*Data excerpts*.
※ ※ ※

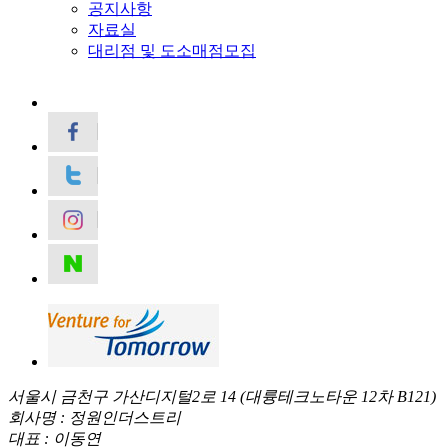
공지사항
자료실
대리점 및 도소매점모집
서울시 금천구 가산디지털2로 14 (대륭테크노타운 12차 B121)
회사명 : 정원인더스트리
대표 : 이동연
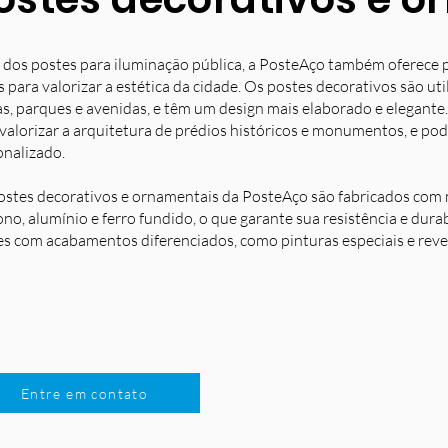
 dos postes para iluminação pública, a PosteAço também oferece 
s para valorizar a estética da cidade. Os postes decorativos são u
s, parques e avenidas, e têm um design mais elaborado e elegante.
 valorizar a arquitetura de prédios históricos e monumentos, e po
onalizado.
ostes decorativos e ornamentais da PosteAço são fabricados com m
no, alumínio e ferro fundido, o que garante sua resistência e dura
es com acabamentos diferenciados, como pinturas especiais e reve
Entre em contato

※ ※ ※

*Task to complete*. Report all lines above with "PosteAço".

*Exercise solution*.
 dos postes para iluminação pública, a PosteAço também oferece 
ostes decorativos e ornamentais da PosteAço são fabricados com m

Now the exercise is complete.